How do we stop the upvoting of unanswerably incomplete questions and unattempted homework?
I could list examples, but we've all seen plenty, so that's beside the point.
How do we stop the upvoting of unanswerably incomplete questions and unattempted homework?
I could list examples, but we've all seen plenty, so that's beside the point.
I'd strongly recommend going about making this major time sink less of a major timesink by introducing a specific close reason. This was discussed and agreed upon. This saves you the time to comment and gives the asker a positive way forward.

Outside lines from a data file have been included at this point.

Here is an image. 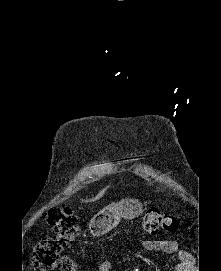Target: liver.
I'll return each instance as SVG.
<instances>
[{
  "label": "liver",
  "mask_w": 221,
  "mask_h": 271,
  "mask_svg": "<svg viewBox=\"0 0 221 271\" xmlns=\"http://www.w3.org/2000/svg\"><path fill=\"white\" fill-rule=\"evenodd\" d=\"M106 189H102V191H99V193H97L96 197H94V199H99V197H102V195H104Z\"/></svg>",
  "instance_id": "obj_1"
}]
</instances>
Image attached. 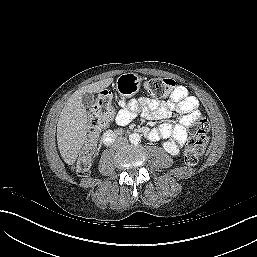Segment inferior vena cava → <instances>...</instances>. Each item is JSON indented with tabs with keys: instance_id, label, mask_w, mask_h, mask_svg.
Masks as SVG:
<instances>
[{
	"instance_id": "inferior-vena-cava-1",
	"label": "inferior vena cava",
	"mask_w": 257,
	"mask_h": 257,
	"mask_svg": "<svg viewBox=\"0 0 257 257\" xmlns=\"http://www.w3.org/2000/svg\"><path fill=\"white\" fill-rule=\"evenodd\" d=\"M127 144H128L127 138L121 136V137H118V138L115 140L113 147H114V148H120V147H123V146H125V145H127Z\"/></svg>"
}]
</instances>
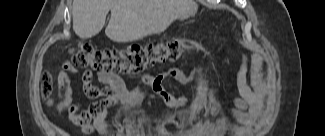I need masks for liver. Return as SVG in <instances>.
I'll list each match as a JSON object with an SVG mask.
<instances>
[{"label": "liver", "mask_w": 325, "mask_h": 136, "mask_svg": "<svg viewBox=\"0 0 325 136\" xmlns=\"http://www.w3.org/2000/svg\"><path fill=\"white\" fill-rule=\"evenodd\" d=\"M193 0H73V30L82 39L97 35L111 17L105 33L119 43L159 34L177 19L196 13Z\"/></svg>", "instance_id": "6515ba94"}]
</instances>
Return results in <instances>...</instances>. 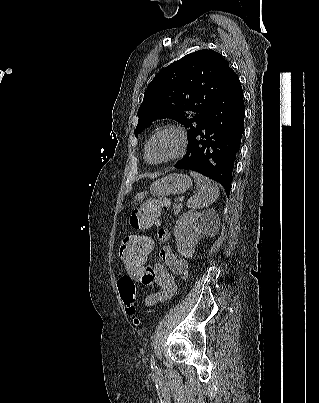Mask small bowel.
Returning a JSON list of instances; mask_svg holds the SVG:
<instances>
[{"instance_id":"small-bowel-1","label":"small bowel","mask_w":319,"mask_h":403,"mask_svg":"<svg viewBox=\"0 0 319 403\" xmlns=\"http://www.w3.org/2000/svg\"><path fill=\"white\" fill-rule=\"evenodd\" d=\"M157 238L161 243H166L170 239V233L167 229L160 228L157 231ZM151 242L150 249L152 253L156 243L152 238ZM159 255L161 262L156 261L151 263L148 271H144L142 278L139 280L142 286H152L154 282L159 286L157 292L151 293L146 297L145 304L147 306H156L169 301L176 292V276L185 277L188 271L187 261L184 258L178 257L171 247L164 245L160 249Z\"/></svg>"}]
</instances>
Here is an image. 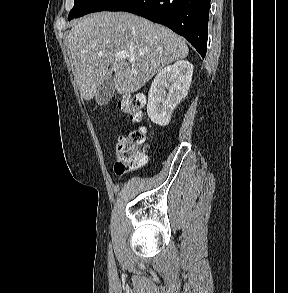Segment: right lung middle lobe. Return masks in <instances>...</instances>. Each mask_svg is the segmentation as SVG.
<instances>
[{"instance_id":"dd1d6c3e","label":"right lung middle lobe","mask_w":288,"mask_h":293,"mask_svg":"<svg viewBox=\"0 0 288 293\" xmlns=\"http://www.w3.org/2000/svg\"><path fill=\"white\" fill-rule=\"evenodd\" d=\"M118 0H75L74 7L70 11L68 20L81 17L91 12L103 11Z\"/></svg>"}]
</instances>
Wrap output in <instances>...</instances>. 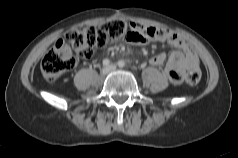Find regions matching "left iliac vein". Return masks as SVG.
<instances>
[{
    "mask_svg": "<svg viewBox=\"0 0 238 158\" xmlns=\"http://www.w3.org/2000/svg\"><path fill=\"white\" fill-rule=\"evenodd\" d=\"M117 69L116 65L114 64H111L109 67H108V70L109 71H115Z\"/></svg>",
    "mask_w": 238,
    "mask_h": 158,
    "instance_id": "left-iliac-vein-1",
    "label": "left iliac vein"
}]
</instances>
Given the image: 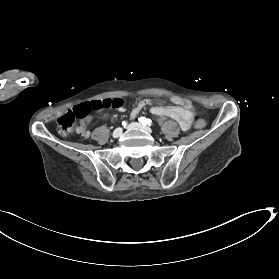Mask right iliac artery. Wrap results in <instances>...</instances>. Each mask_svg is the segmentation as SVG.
<instances>
[{
	"label": "right iliac artery",
	"mask_w": 279,
	"mask_h": 279,
	"mask_svg": "<svg viewBox=\"0 0 279 279\" xmlns=\"http://www.w3.org/2000/svg\"><path fill=\"white\" fill-rule=\"evenodd\" d=\"M122 125H123L124 127H126V125H127L126 121H123V122H122Z\"/></svg>",
	"instance_id": "obj_1"
}]
</instances>
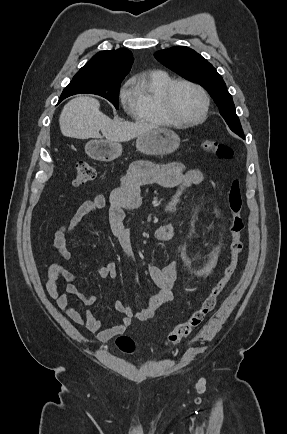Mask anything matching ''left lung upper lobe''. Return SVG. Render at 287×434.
<instances>
[{
  "label": "left lung upper lobe",
  "mask_w": 287,
  "mask_h": 434,
  "mask_svg": "<svg viewBox=\"0 0 287 434\" xmlns=\"http://www.w3.org/2000/svg\"><path fill=\"white\" fill-rule=\"evenodd\" d=\"M155 58L187 80L203 86L219 107L221 116L230 129L244 137V133L235 111V106L226 84L216 69L200 54L189 47L176 46L157 51Z\"/></svg>",
  "instance_id": "1"
}]
</instances>
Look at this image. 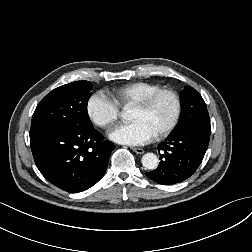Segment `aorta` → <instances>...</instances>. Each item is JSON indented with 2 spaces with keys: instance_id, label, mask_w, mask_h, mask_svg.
<instances>
[{
  "instance_id": "aorta-1",
  "label": "aorta",
  "mask_w": 252,
  "mask_h": 252,
  "mask_svg": "<svg viewBox=\"0 0 252 252\" xmlns=\"http://www.w3.org/2000/svg\"><path fill=\"white\" fill-rule=\"evenodd\" d=\"M131 117L130 110L124 109L121 112V118L124 120H129ZM142 165L149 170H154L157 168L159 160L154 153H146L141 159Z\"/></svg>"
}]
</instances>
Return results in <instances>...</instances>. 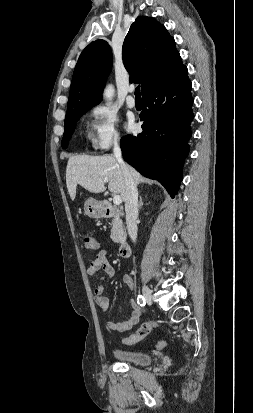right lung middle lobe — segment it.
<instances>
[{"mask_svg": "<svg viewBox=\"0 0 253 413\" xmlns=\"http://www.w3.org/2000/svg\"><path fill=\"white\" fill-rule=\"evenodd\" d=\"M86 111L77 114L75 116L70 117L69 119L65 120V130H64V135L62 139V148H67L68 141L71 138V135L73 134V131L75 130L76 127V122L80 119V117L85 113Z\"/></svg>", "mask_w": 253, "mask_h": 413, "instance_id": "1", "label": "right lung middle lobe"}]
</instances>
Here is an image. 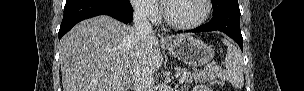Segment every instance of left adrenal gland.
Segmentation results:
<instances>
[{"label": "left adrenal gland", "mask_w": 304, "mask_h": 91, "mask_svg": "<svg viewBox=\"0 0 304 91\" xmlns=\"http://www.w3.org/2000/svg\"><path fill=\"white\" fill-rule=\"evenodd\" d=\"M188 90V86L186 87V86H182L181 87V91H187Z\"/></svg>", "instance_id": "a2214340"}]
</instances>
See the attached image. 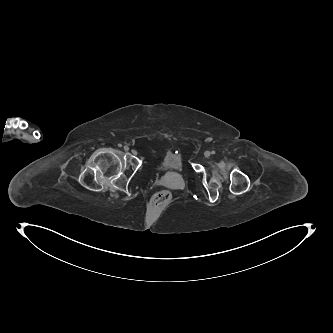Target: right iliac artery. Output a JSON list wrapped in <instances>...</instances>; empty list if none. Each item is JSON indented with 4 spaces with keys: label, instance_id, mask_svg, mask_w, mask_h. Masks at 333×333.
<instances>
[{
    "label": "right iliac artery",
    "instance_id": "82829eb1",
    "mask_svg": "<svg viewBox=\"0 0 333 333\" xmlns=\"http://www.w3.org/2000/svg\"><path fill=\"white\" fill-rule=\"evenodd\" d=\"M119 146H122L121 144ZM124 149L125 150H129V147L128 146H124Z\"/></svg>",
    "mask_w": 333,
    "mask_h": 333
}]
</instances>
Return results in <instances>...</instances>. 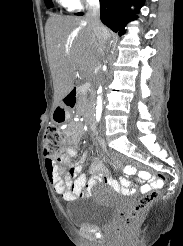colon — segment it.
<instances>
[{
    "mask_svg": "<svg viewBox=\"0 0 183 246\" xmlns=\"http://www.w3.org/2000/svg\"><path fill=\"white\" fill-rule=\"evenodd\" d=\"M57 121L61 122L65 119L64 110H58L57 113ZM63 145V135L60 130L54 126L49 125L46 128L44 135V150L47 154V157L59 161L60 158L58 156ZM110 154L116 158V160H122V162H126V165H130V167H136V169H143V172H151V175H157L158 186L155 187L150 193L141 197L136 205L129 211L123 212L120 218V224L118 229L129 228L132 227L141 215L156 201L161 194V187L163 182H169L170 178L168 174H162V170H154V167H147L145 162H135L133 157H129V155H121L120 152H117L116 149H110Z\"/></svg>",
    "mask_w": 183,
    "mask_h": 246,
    "instance_id": "1",
    "label": "colon"
}]
</instances>
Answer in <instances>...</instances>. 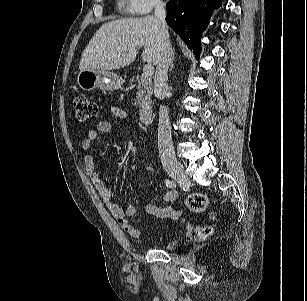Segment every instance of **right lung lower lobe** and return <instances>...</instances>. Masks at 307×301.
I'll use <instances>...</instances> for the list:
<instances>
[{"label": "right lung lower lobe", "mask_w": 307, "mask_h": 301, "mask_svg": "<svg viewBox=\"0 0 307 301\" xmlns=\"http://www.w3.org/2000/svg\"><path fill=\"white\" fill-rule=\"evenodd\" d=\"M220 5L221 0H171L167 3V24L193 50L197 59L201 52V34L213 10Z\"/></svg>", "instance_id": "obj_1"}]
</instances>
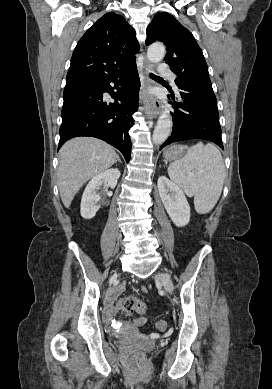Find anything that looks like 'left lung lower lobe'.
I'll return each instance as SVG.
<instances>
[{
  "instance_id": "0a47b994",
  "label": "left lung lower lobe",
  "mask_w": 272,
  "mask_h": 389,
  "mask_svg": "<svg viewBox=\"0 0 272 389\" xmlns=\"http://www.w3.org/2000/svg\"><path fill=\"white\" fill-rule=\"evenodd\" d=\"M176 85L182 102L173 104V131L160 150L173 142L188 139L208 140L223 149L217 100L210 79L184 80Z\"/></svg>"
}]
</instances>
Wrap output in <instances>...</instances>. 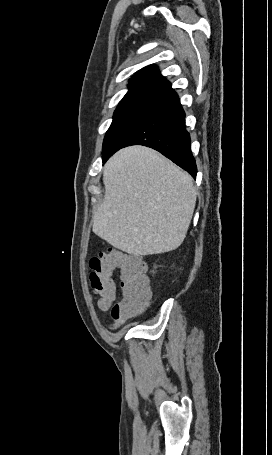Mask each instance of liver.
Here are the masks:
<instances>
[{
  "label": "liver",
  "instance_id": "6515ba94",
  "mask_svg": "<svg viewBox=\"0 0 272 455\" xmlns=\"http://www.w3.org/2000/svg\"><path fill=\"white\" fill-rule=\"evenodd\" d=\"M105 195L93 215V232L134 255L177 249L196 204L190 175L156 151L132 146L115 153L103 170Z\"/></svg>",
  "mask_w": 272,
  "mask_h": 455
}]
</instances>
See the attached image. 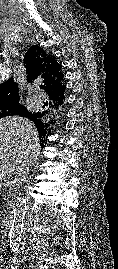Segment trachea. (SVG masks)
<instances>
[{"label":"trachea","instance_id":"trachea-1","mask_svg":"<svg viewBox=\"0 0 118 269\" xmlns=\"http://www.w3.org/2000/svg\"><path fill=\"white\" fill-rule=\"evenodd\" d=\"M44 87H45L44 85H40V88H41V89H44Z\"/></svg>","mask_w":118,"mask_h":269}]
</instances>
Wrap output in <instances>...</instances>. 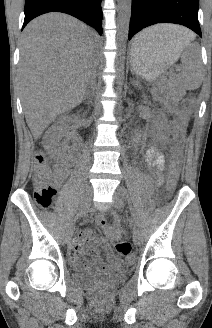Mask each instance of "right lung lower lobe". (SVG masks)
<instances>
[{
    "label": "right lung lower lobe",
    "mask_w": 212,
    "mask_h": 328,
    "mask_svg": "<svg viewBox=\"0 0 212 328\" xmlns=\"http://www.w3.org/2000/svg\"><path fill=\"white\" fill-rule=\"evenodd\" d=\"M102 0H26L25 18L22 29L33 18L48 12L70 14L94 27L102 34Z\"/></svg>",
    "instance_id": "obj_1"
}]
</instances>
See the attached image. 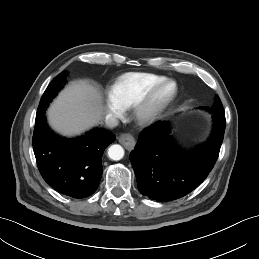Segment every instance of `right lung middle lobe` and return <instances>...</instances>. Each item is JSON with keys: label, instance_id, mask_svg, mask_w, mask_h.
I'll use <instances>...</instances> for the list:
<instances>
[{"label": "right lung middle lobe", "instance_id": "right-lung-middle-lobe-1", "mask_svg": "<svg viewBox=\"0 0 259 259\" xmlns=\"http://www.w3.org/2000/svg\"><path fill=\"white\" fill-rule=\"evenodd\" d=\"M67 77V73L63 72L59 74L56 78L52 80V82L49 84L47 89L45 90L39 106L37 110L36 120H38L40 117L44 116L45 111L49 105V103L52 101V99L57 95L58 91L63 88V84H65V79Z\"/></svg>", "mask_w": 259, "mask_h": 259}]
</instances>
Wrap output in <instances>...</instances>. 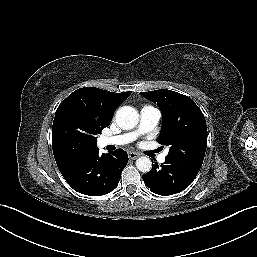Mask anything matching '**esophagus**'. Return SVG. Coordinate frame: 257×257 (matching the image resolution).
I'll return each instance as SVG.
<instances>
[{
    "label": "esophagus",
    "instance_id": "1",
    "mask_svg": "<svg viewBox=\"0 0 257 257\" xmlns=\"http://www.w3.org/2000/svg\"><path fill=\"white\" fill-rule=\"evenodd\" d=\"M128 156H129L130 159L135 160L140 156V154L137 153V152H129Z\"/></svg>",
    "mask_w": 257,
    "mask_h": 257
}]
</instances>
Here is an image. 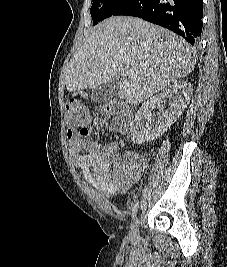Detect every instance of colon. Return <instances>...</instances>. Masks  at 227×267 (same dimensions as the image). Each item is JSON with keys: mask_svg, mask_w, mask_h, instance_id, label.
I'll list each match as a JSON object with an SVG mask.
<instances>
[{"mask_svg": "<svg viewBox=\"0 0 227 267\" xmlns=\"http://www.w3.org/2000/svg\"><path fill=\"white\" fill-rule=\"evenodd\" d=\"M100 112L106 117L116 116L119 123H124L128 119V113L124 106L118 100H112L106 103ZM66 119L73 126H82L90 121V113L84 104L77 100H72L66 105Z\"/></svg>", "mask_w": 227, "mask_h": 267, "instance_id": "colon-1", "label": "colon"}]
</instances>
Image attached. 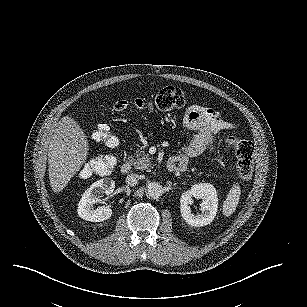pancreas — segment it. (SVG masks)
<instances>
[{
	"mask_svg": "<svg viewBox=\"0 0 307 307\" xmlns=\"http://www.w3.org/2000/svg\"><path fill=\"white\" fill-rule=\"evenodd\" d=\"M151 159L147 153L143 152L128 157V161L132 163L135 170H149V168H153L155 164Z\"/></svg>",
	"mask_w": 307,
	"mask_h": 307,
	"instance_id": "cf45deb5",
	"label": "pancreas"
}]
</instances>
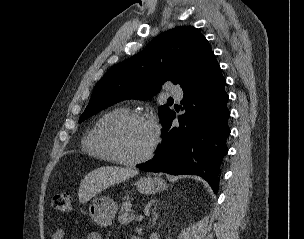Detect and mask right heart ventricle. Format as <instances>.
<instances>
[{"mask_svg":"<svg viewBox=\"0 0 304 239\" xmlns=\"http://www.w3.org/2000/svg\"><path fill=\"white\" fill-rule=\"evenodd\" d=\"M126 111L124 107H115L105 111L97 118L82 139V148L88 155L105 161H113L112 156L101 141V131L110 119Z\"/></svg>","mask_w":304,"mask_h":239,"instance_id":"obj_1","label":"right heart ventricle"}]
</instances>
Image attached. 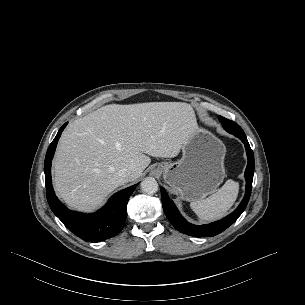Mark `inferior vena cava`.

Also, if possible, we'd add the rule very specifically to the help "What can I ask about" and "What type of question should I avoid asking" pages. Unlike "fitting" the "needs more focus" or a custom verbage close reason to the question, which always leaves room for discussion, this establishes a fair (as possible - this is run by humans, after all) base to judge all questions. It's always better to say "hey, welcome here, but this is not the type of question you can ask here, see our definition" than to be like "and by common opinion, your question isn't welcome here".
It is unnerving, but there is no way to stop people from upvoting questions, from a moderation perspective. Moderators don't have control over voting, this is up to the community. If you see a bad question, then be sure to downvote. I see many questions that the community hands off to the moderation system when only a downvote would be appropriate.
If you see a homework question (that is also off topic, Homework questions are allowed, but they need an attempt at a solution, if they don't then they are off topic and) you can also flag it and let a moderator take care of it.
Just in case your wondering, the voting system is what it is: "Moderators can see more data in the system, including vote statistics (but not ‘who voted for this post’) and user profile information."
https://electronics.stackexchange.com/help/site-moderators
IMO this is because stack exchange does not want anyone to manipulate the voting system, not even a moderator. The only time votes are ever touched is in voting fraud.